Enfin, disons quelques mots des travaux cognitifs qui remettent en question l’idée que l’intelligence spatiale précède toute autre forme d’intelligence et que le vocabulaire pour l’espace se trouve à la base de certains autres vocabulaires. En effet, certains auteurs partent du fait que la première fonction du langage est sociale et que c’est à partir de cette fonction que toutes les autres fonctions se développent. Ainsi, Mithen (1999), dans son livre The Prehistory of the Mind, ébranle ‘«’ ‘ l’hypothèse des relations thématiques »’ :

‘« De manière générale, il semble que les énoncés utilisent le même ensemble de concepts et de structures qu’ils réfèrent aux états mentaux, aux êtres sociaux ou aux concepts inertes – ce qu’on appelle en linguistique “l’hypothèse des relations thématiques”. Elle pose que l’emploi initial du langage était d’exprimer des concepts inertes et que ces concepts sont transférés plus tard dans les énoncés parlant du monde social-mental par une “extension métaphorique”. Pourtant il est plus raisonnable de voir les choses différemment : la structure du langage apparue lorsqu’on parlait du monde social a été étendue métaphoriquement afin de parler des objets physiques. » (Mithen, 1996, 187. Nous traduisons).’

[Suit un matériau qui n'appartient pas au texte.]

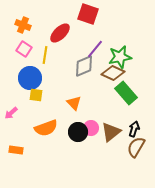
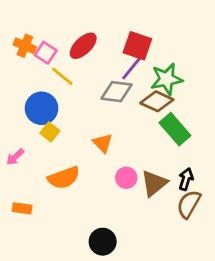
red square: (88, 14) -> (137, 46), moved
orange cross: (23, 25) -> (25, 46), moved
pink square: (24, 49) -> (46, 53), moved
yellow line: (45, 55) -> (62, 76), turned -60
gray diamond: (84, 66) -> (117, 92), turned 30
yellow square: (36, 95) -> (50, 132), turned 32
black circle: (78, 132) -> (103, 242), moved

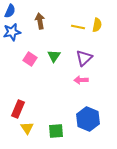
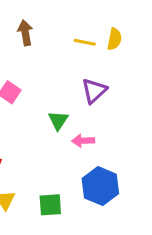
green triangle: (54, 56) -> (58, 120), moved
pink arrow: (81, 80) -> (83, 141), moved

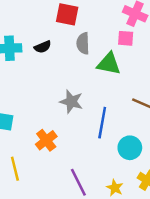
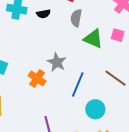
pink square: (126, 38) -> (118, 35), moved
orange cross: (46, 140) -> (37, 78), moved, turned -30

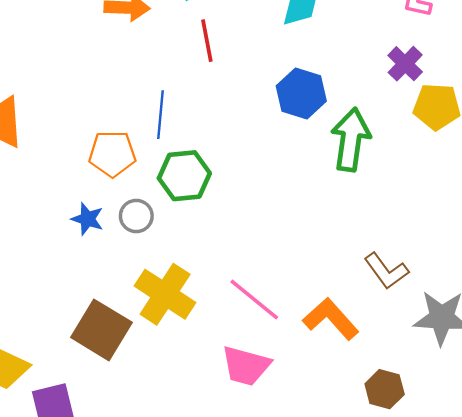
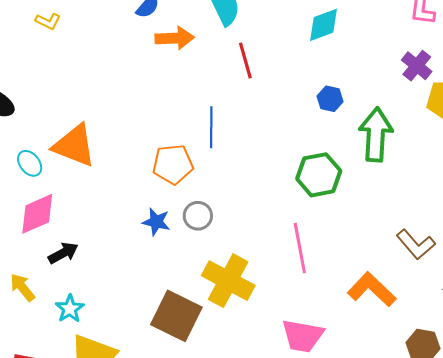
blue hexagon: (301, 93) -> (330, 99), size x0.6
green hexagon: (184, 176) -> (319, 175), moved
pink line: (254, 300) -> (300, 248), moved, turned 45

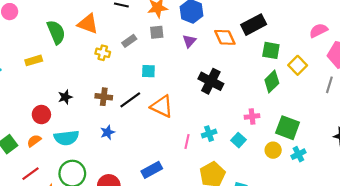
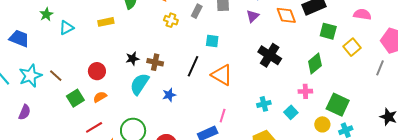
pink semicircle: (318, 30) -> (362, 14), moved, turned 30
gray rectangle: (129, 41) -> (197, 11), turned -32
green diamond: (272, 82) -> (315, 64), moved
brown cross: (104, 97) -> (155, 62), moved
black line: (130, 100) -> (193, 66), turned -35
red circle: (41, 115) -> (97, 71), moved
cyan semicircle: (66, 138) -> (139, 84), moved, turned 125
pink line: (187, 142) -> (223, 116), moved

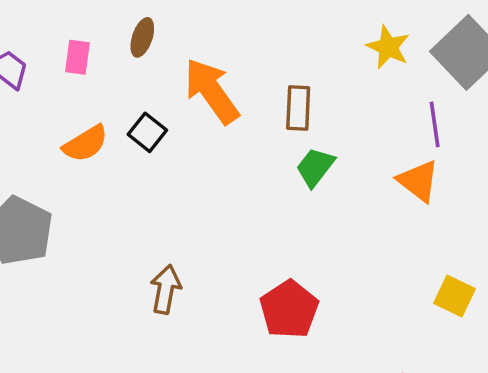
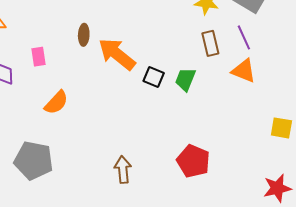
brown ellipse: (142, 37) -> (84, 35), moved
brown rectangle: (298, 108) -> (210, 43), moved
black square: (147, 132) -> (154, 77), moved

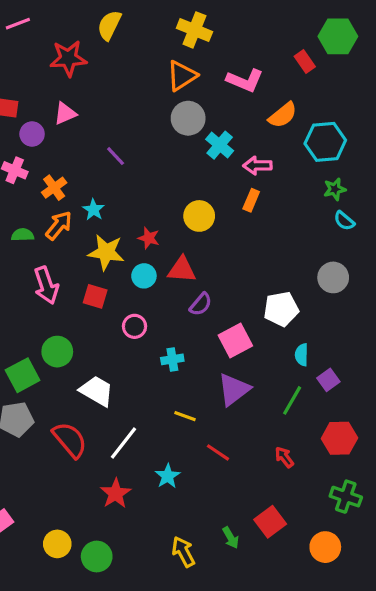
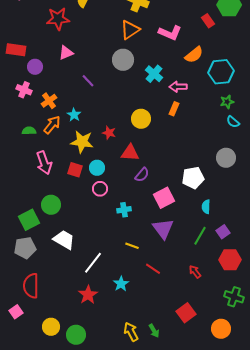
pink triangle: (65, 114) -> (66, 53), moved
gray circle: (188, 118) -> (123, 60), moved
cyan circle: (144, 276) -> (97, 168), moved
purple square: (328, 380) -> (223, 232), moved
purple triangle: (234, 389) -> (163, 229), turned -30
white trapezoid: (97, 391) -> (64, 240), moved
red semicircle: (70, 440) -> (31, 286), moved, turned -140
green arrow: (231, 538) -> (154, 331), moved

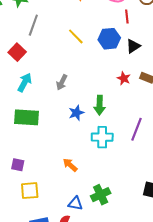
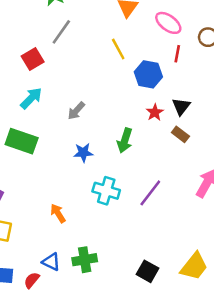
yellow line: (76, 36) -> (118, 49), moved
black triangle: (133, 46) -> (181, 107), moved, turned -35
red star: (124, 78) -> (155, 112), moved
green arrow: (100, 105) -> (125, 140), moved

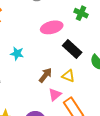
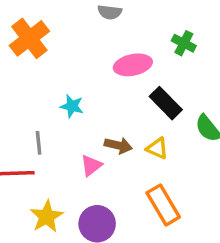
brown arrow: (45, 75) -> (118, 145), turned 63
pink triangle: (55, 95) -> (91, 165), moved

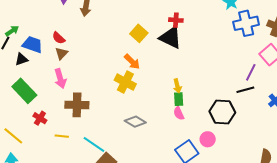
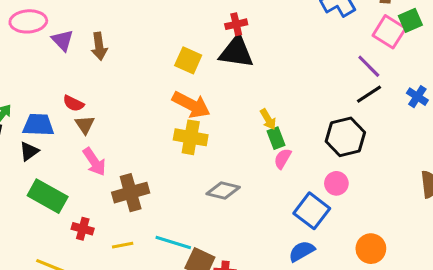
orange arrow: (132, 62) -> (191, 105), size x1.4
purple line: (251, 72) -> (369, 66), turned -54
pink semicircle: (179, 113) -> (283, 159), turned 72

Mais revenons aux idées de Jackendoff. Il dit (Jackendoff, 1985, 188) que l’esprit ne crée pas les concepts abstraits à partir de rien mais qu’il adapte un mécanisme qui est déjà prêt, dans le développement de l’organisme individuel. L’origine de ce mécanisme est la cognition spatiale. Mais comment la cognition spatiale se développe-t-elle ? On le verra dans la section suivante.

Notes
9.

Les mots écrits en majuscule entre crochets dénotent des représentations mentales (cf. Chapitre 3).

10.

Comparer : Il a dévoré tous les gâteaux ; Il a dévoré cette femme du regard.

11.

Comparer : J’ai dépensé beaucoup d’argent pour construire cette maison ; J’ai dépensé beaucoup de temps à construire cette maison.